Blaze Makoid Architecture
Completed in 2013, this house is sited on a narrow, one acre, oceanfront lot. The design was inspired by both the 1979 Tarlo “Wall” House by Tod Williams and Norman Jaffe’s Perlbinder House, completed in 1970. The two story travertine entry façade is highlighted with a single opening accentuated by a cantilevered afromosia stair landing that hovers off the ground.
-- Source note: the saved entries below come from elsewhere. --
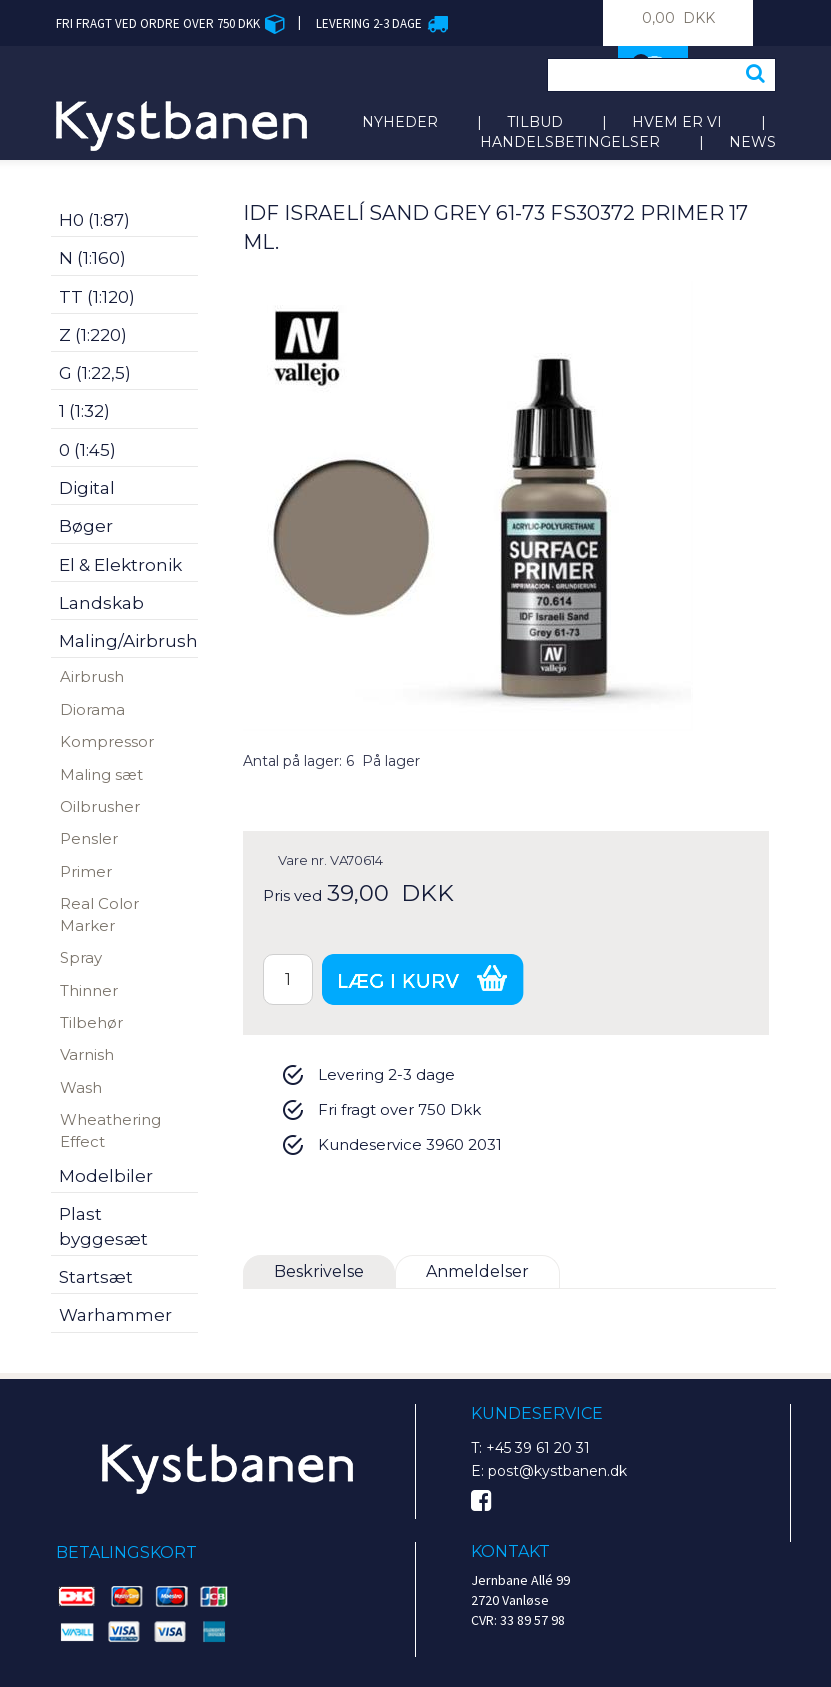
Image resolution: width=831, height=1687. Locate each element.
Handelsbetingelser (570, 142)
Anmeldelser (477, 1271)
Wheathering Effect (110, 1130)
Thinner (89, 990)
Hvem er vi (677, 122)
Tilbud (535, 122)
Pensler (89, 838)
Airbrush (92, 676)
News (752, 142)
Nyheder (400, 122)
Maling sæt (101, 774)
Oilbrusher (100, 806)
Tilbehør (91, 1022)
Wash (81, 1087)
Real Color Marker (99, 914)
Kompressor (107, 741)
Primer (86, 871)
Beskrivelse (319, 1271)
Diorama (92, 709)
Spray (81, 957)
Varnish (87, 1054)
A “cut and fold” in the wall plane bends to allow for one large glass opening, from which an overscaled, wood aperture containing the main stair landing cantilevers.
Shirgeru Ban Architects
Another one of the Houses at Sagaponac is this simple, elegant structure, completed in 2006. It utilizes standard prefabricated cabinetry as the structural system of the house.
Tsao & McKown Architects
Completed in 2007, this addition to the Coco Brown/Richard Meier project Houses at Sagaponac is a study in topography, as the house's design changed a flat landscape into something much more interesting.
Tod Williams & Billie Tsien
Completed in 1998, this house in Georgica Pond is elegantly minimal, with a series of pavilions placed around a courtyard, with floor to ceiling windows for waterviews.
Albro & Lindeberg
Architect Harrie T. Lindeberg designed Coxwould for New York surgeon John E. Erdman in the English country style. Completed in 1912, the house has stucco walls and used to have a roof of small hand-split shingles to resemble a straw thatched roof.
Michael Haverland
This 2004 house, modeled on the 1932 Maison de Verre by Pierre Chareau, is a mix of old and new, timeless yet modern. The architect said, “The idea behind it was to create a simple glass box for the furniture.”
Norman Jaffe
Completed in 1987, Gates of the Grove is the sanctuary of the Jewish Center of the Hamptons. Norman Jaffe references the original synagogue building, Shingle Style architecture, and Kabbalistic symbolism in the space. Plenty of natural light creates a religious building that is both modern and contemplative.
Richard Meier
The Saltzman House, completed in 1969, was designed as a “counterpoint to nature.” It looks like a ship floating across the lawn, and back in the day, was considered a “fusion of architecture and fashion.”
Leroy Street Studio
The House at Further Lane is a family compound set on 12 acres. Completed in 2005, the houses offer a public gallery space, water feature walkways and lots and lots of windows.
Bates Masi Architects
Completed in 2009, Quail Hill's form is reminiscent of traditional East End buildings, but get a little closer and you see that common materials have been repurposed in various ways. The shingles are actually a woven screen of oak surveyor's stakes and the massive chimney isn't solid at all, but is actually made of thin concrete panels. The wall enclosing the staircase looks like translucent stone but is actually a double paned glass wall filled with shells.
Charles Gwathmey
Gwathmey built a number of large houses on the East End, but this small gem, for his parents, designed when he was only 27 in 1965, catapulted him to fame. Architecture critic Kenneth Frampton described it as "more convincing than anything else in the Hamptons."
McKim, Mead & White
In 1883, McKim, Mead & White designed a group of houses known as the Montauk Association. They are important examples of the Shingle Style, a distinctive American architecture. These are restrained modest vacation houses, a cohesive group where each house is distinct but where none stood out as being more important than its neighbor.